そうやって、また来年、また来年と、嫉妬による「次なるチャレンジ魂」に火をつけ続け、世代交代や栄枯盛衰を生みだし、乗り切って、カンヌという「賭場」は熱を失わないように、ずっと運営されてきた。
「ありがたみ」という幻を皆が信じ続け、そこに挑戦し続ける限り「アワードの価値」は失われない。逆にそれがなくなり、皆が興味を失い、がんばって応募もせず、カンヌにも来ず、サイトも見ず、受賞結果について語り合いもしなければ、蜘蛛の子を散らすように人々は去り、アワードの価値そのものが枯れて消える。
だからカンヌは運営側も挑戦し続けなければならない。真に世界中の人々(ユーザー)が欲し続けている「アイデア」や、本当に興味を惹くコミュニケーションの「面白さ」や、これからの社会を善くしていくようななんらかの「ヤリクチ」は、いまどこにあって、次の芽はどこに「めばえ」はじめているのか?うまずたゆまず、休まずに探し続ける必要がある。
次なる「クリエイティブの可能性」を掘り続け、次なる人々の「ジェラシー」を燃え上がらせ続け、そうやってはじめて「ライオン」は生き続けるのである。
今年、カンヌに「行く!」と決めて、やって来て本当に良かった。もし行くのを諦めていたら、いま感じている「来年への欲動」もなかっただろう。逆境もギフト、嫉妬もギフト。そのためのカンヌという「場」であり、贈賞という「システム」だ。
来年もライオンに「ジェラシー」を食われに来なければならない。
そのためにこそ、ユーはわざわざカンヌまで来たのだ。
以上です。
長いような短いような、1週間の集中連載をご愛読いただきありがとうございました。思いつきで始めた、旅費稼ぎの原稿執筆でしたが、結果的に長年思っていたことをたくさん棚卸しできて、自分が一番得したような気持ちです。

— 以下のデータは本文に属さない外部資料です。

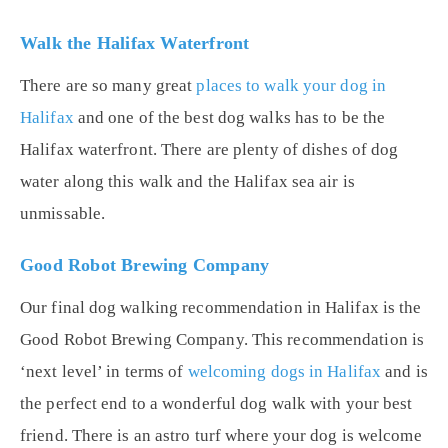
Walk the Halifax Waterfront
There are so many great
places to walk your dog in
Halifax
and one of the best dog walks has to be the
Halifax waterfront. There are plenty of dishes of dog
water along this walk and the Halifax sea air is
unmissable.
Good Robot Brewing Company
Our final dog walking recommendation in Halifax is the
Good Robot Brewing Company. This recommendation is
‘next level’ in terms of
welcoming dogs in Halifax
and is
the perfect end to a wonderful dog walk with your best
friend. There is an astro turf where your dog is welcome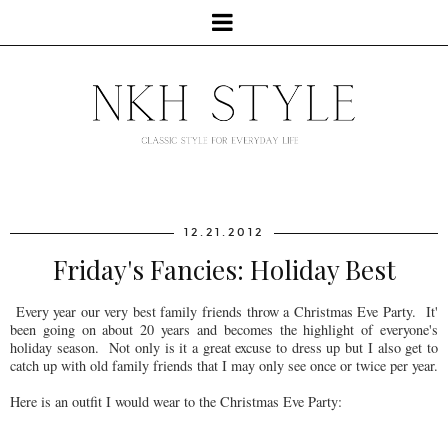
12.21.2012
Friday's Fancies: Holiday Best
Every year our very best family friends throw a Christmas Eve Party. It'
been going on about 20 years and becomes the highlight of everyone's
holiday season. Not only is it a great excuse to dress up but I also get to
catch up with old family friends that I may only see once or twice per year.
Here is an outfit I would wear to the Christmas Eve Party:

カンヌは日常から切り離された「時間」なので、本質的なことを考えるのに適しています。2006年に初めてカンヌに来た時に、その「時間」をきっかけにブログを書き始めました。最初のエントリーにその3年後の著書と同じことを書いていたことに驚きます。その後の自分に様々な出会いをもたらしてくれたこのブログも今年のカンヌ来訪で8周年。のべ1万投稿を超えました。今回の「カンヌ日記」もなにかの「きっかけ」となって、ここからスタートするご縁や展開があれば、さらにありがたいです。
スダラボも、がんばります。
ひきつづき、応援よろしくお願いいたします。